Deutsche spalten die Schweiz
Aktualisiert

Deutsche spalten die Schweiz

Hier lebende Deutsche werden von Schweizern ganz unterschiedlich wahrgenommen. Schlagfertigkeit und spitzere Ellbogen können die befragten User noch akzeptieren - wenn nur das Sprachproblem nicht wäre.

von
Olaf Kunz

Geht es um die Deutschen in der Schweiz, gehen die Meinungen der Eidgenossen weit auseinander. Etwa 43 Prozent finden die hier lebenden Deutschen sehr oder überwiegend sympathisch. 22 Prozent sind unentschlossen. Bei etwa genau so vielen rufen die Einwanderer aus der Bundesrepublik eher Antipathie hervor. Jeder zehnte Schweizer findet die Deutschen sogar sehr unsympathisch. Das ist das Ergebnis einer Online-Umfrage von 20minuten.ch, an der sich 4312 Internetnutzer beteiligten.

Nase hoch, Ellenbogen raus

Eine überraschend grosse Einigkeit besteht in der Frage nach den Gründen für eine mögliche Antipathie. So sind 60 Prozent der Befragten der Meinung, dass mögliche Ressentiments gegen «die Schwaben» daher rühren, dass diese arrogant auftreten. Als zweithäufigster Grund mutmassen viele die Direktheit der Einwanderer mit dem Adler auf dem Pass. Mehr als jeder Fünfte glaubt, dass eine Abneigung auch mit der hochdeutschen Sprache zusammenhänge.

Bei den Eigenschaften, die eher auf Deutsche denn auf Schweizer zutreffen, wurden vor allem Arroganz und Schlagfertigkeit genannt, gefolgt von Schlagfertigkeit und Durchsetzungsvermögen. Eigenschaften, die Deutschen eindeutig nicht zugeschrieben werden sind Bescheidenheit, Präzision und Pünktlichkeit.

Schaffe, schaffe, Häusle baue

Die Wahl der Schweiz als Lebensmittelpunkt hängt in erster Linie mit dem Job zusammen. Diese Tatsache beunruhigt durchaus viele Schweizer Arbeitnehmer. Auch wenn die Arbeitslosenquote derzeit auf einem niedrigen Niveau liegt, empfinden immerhin 45 Prozent der Schweizer die Deutschen schon jetzt als gefährliche Konkurrenz auf dem Arbeitsmarkt. 55 Prozent sehen - trotz des bescheinigten Durchsetzungsvermögens - keine Gefahr für ihren eigenen Arbeitsplatz.

Kommunikationsproblem Dialekt

Etwas Schweizerdeutsch aus deutschem Munde könnte unter Umständen zu einem besseren Bild beitragen. So würden es zwei Drittel der Befragten begrüssen, wenn sich die Deutschen bemühen würden, Schweizerdeutsch zu verstehen und damit ihren Integrationswillen zu bekunden. 45 Prozent zeigen sich tolerant. Ihrer Ansicht nach sollen deutsche Mitbürger in der Schweiz so reden, wie sie können und wollen. Lediglich 12 Prozent finden es anbiedernd, wenn Deutsche sich mit Schweizerdeutsch abmühen.

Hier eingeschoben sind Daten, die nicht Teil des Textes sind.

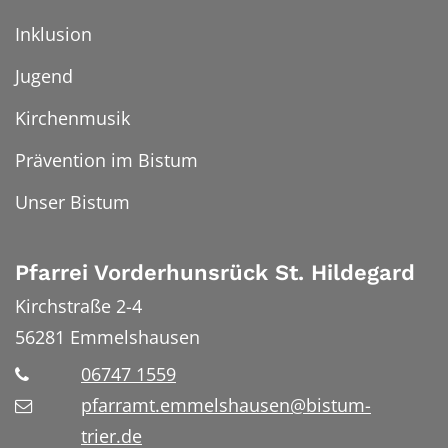
Inklusion
Jugend
Kirchenmusik
Prävention im Bistum
Unser Bistum
Pfarrei Vorderhunsrück St. Hildegard
Kirchstraße 2-4
56281
Emmelshausen
06747 1559
pfarramt.emmelshausen@bistum-
trier.de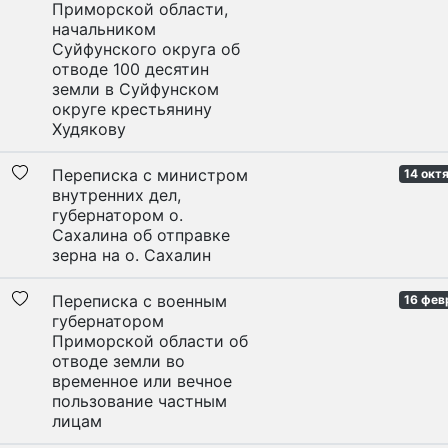
Приморской области,
начальником
Суйфунского округа об
отводе 100 десятин
земли в Суйфунском
округе крестьянину
Худякову
Переписка с министром
14 окт
внутренних дел,
губернатором о.
Сахалина об отправке
зерна на о. Сахалин
Переписка с военным
16 фев
губернатором
Приморской области об
отводе земли во
временное или вечное
пользование частным
лицам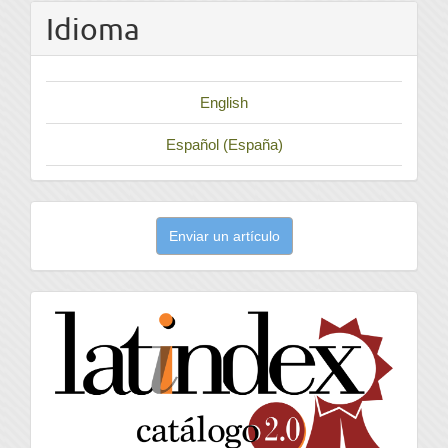
Idioma
English
Español (España)
Enviar
Enviar un artículo
un
artículo
latindex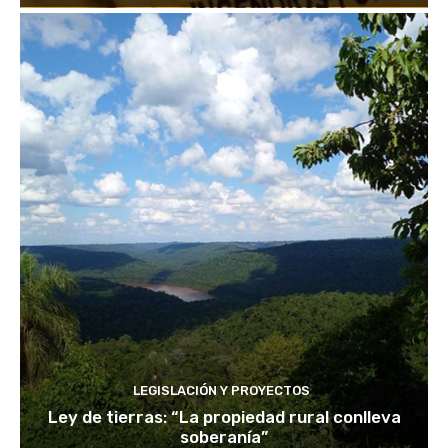
LEGISLACIÓN Y PROYECTOS
Ley de tierras: “La propiedad rural conlleva
soberanía”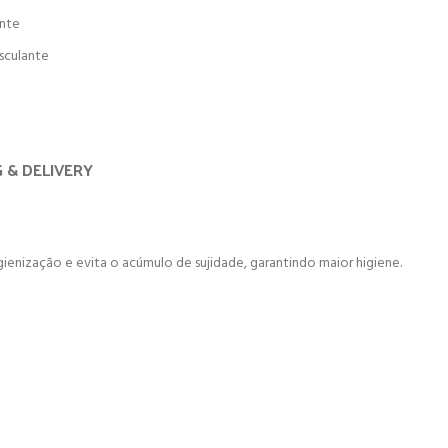
ante
sculante
G & DELIVERY
higienização e evita o acúmulo de sujidade, garantindo maior higiene.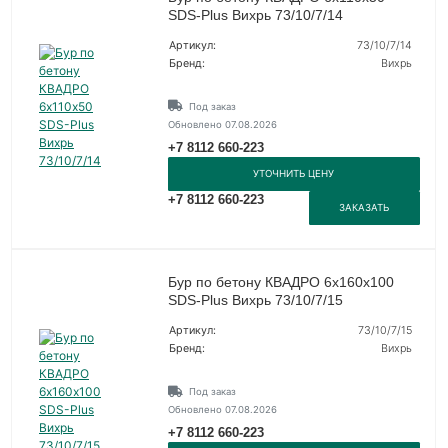
SDS-Plus Вихрь 73/10/7/14
Артикул:
73/10/7/14
Бренд:
Вихрь
Под заказ
Обновлено 07.08.2026
+7 8112 660-223
УТОЧНИТЬ ЦЕНУ
+7 8112 660-223
ЗАКАЗАТЬ
Бур по бетону КВАДРО 6х160х100
SDS-Plus Вихрь 73/10/7/15
Артикул:
73/10/7/15
Бренд:
Вихрь
Под заказ
Обновлено 07.08.2026
+7 8112 660-223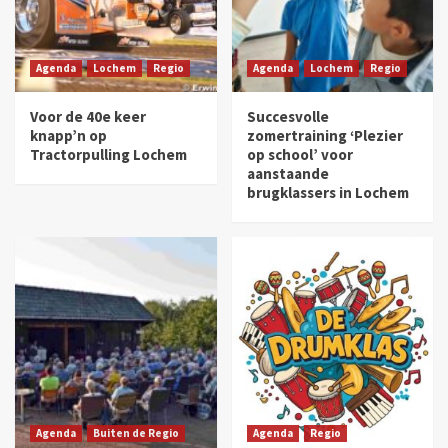
Agenda
Lochem
Regio
Agenda
Lochem
Regio
Voor de 40e keer
Succesvolle
knapp’n op
zomertraining ‘Plezier
Tractorpulling Lochem
op school’ voor
aanstaande
brugklassers in Lochem
Agenda
Buiten de Regio
Agenda
Regio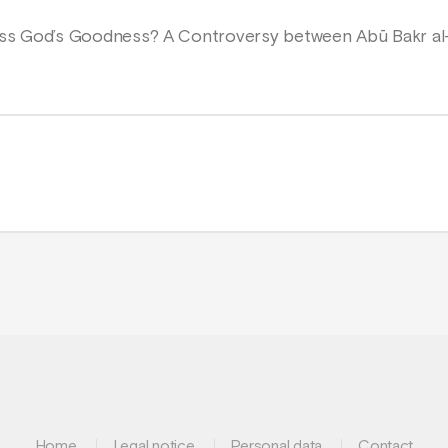
ess God’s Goodness? A Controversy between Abū Bakr al-
Home
Legal notice
Personal data
Contact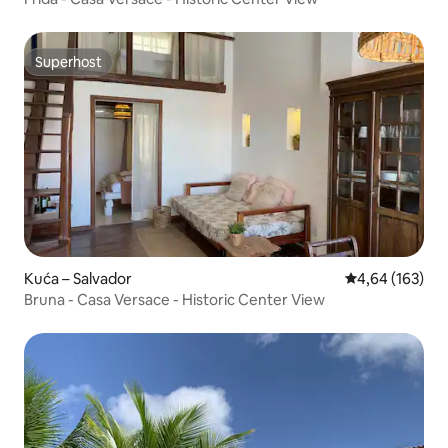
Superhost
Superhost
Kuća – Salvador
Prosječna ocjen
4,64 (163)
Bruna - Casa Versace - Historic Center View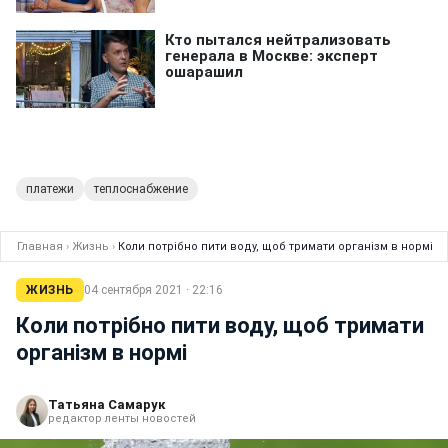
платежи
теплоснабжение
Главная
›
Жизнь
›
Коли потрібно пити воду, щоб тримати організм в нормі
ЖИЗНЬ
04 сентября 2021 · 22:16
Коли потрібно пити воду, щоб тримати
організм в нормі
Татьяна Самарук
редактор ленты новостей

Euro 08 - lieber keine Deutschen

Schweizerdeutsch hin, Hochdeutsch her - viele Fussball-Fans mit dem Schwarz-Rot-Goldenen-Anstrich dürften während der Fussball-EM in der Schweiz obdachlos bleiben. Ein Rating zu diesem Thema zeigt, dass schwedische, tschechische und holländische Besucher während des Events rund um das Leder am ehesten aufgenommen würden. Erst auf Platz neun rangieren die Supporter des Nationalteams um Jogi Löw. Immerhin noch vor Schlachtenbummlern aus Österreich, Italien, Kroatien und der Türkei.

CH mit Positiv-Image?

Nach Ihrer Einschätzung zum Ansehen der Schweiz in Deutschland befragt, glauben 68 Prozent, dass die Eidgenossenschaft positiv oder sogar sehr positiv wahrgenommen wird. An ein negatives Bild der Schweiz jenseits des Rheins glauben indes nur acht Prozent. Bei der Einschätzung des Ansehens der Schweiz in der Welt ergibt sich ein ähnliches Bild mit sogar noch etwas positiverer Tendenz.

Insgesamt haben sich 4312 User an der nicht repräsentativen Umfrage beteiligt, davon 3304 Männer und 1009 Frauen. Die Umfrage war im Zeitraum von 4. bis 8. April online. Ausschlag zur Umfrage gab eine BBC-Studie, nach der Deutschland weltweit das höchste Ansehen geniesst.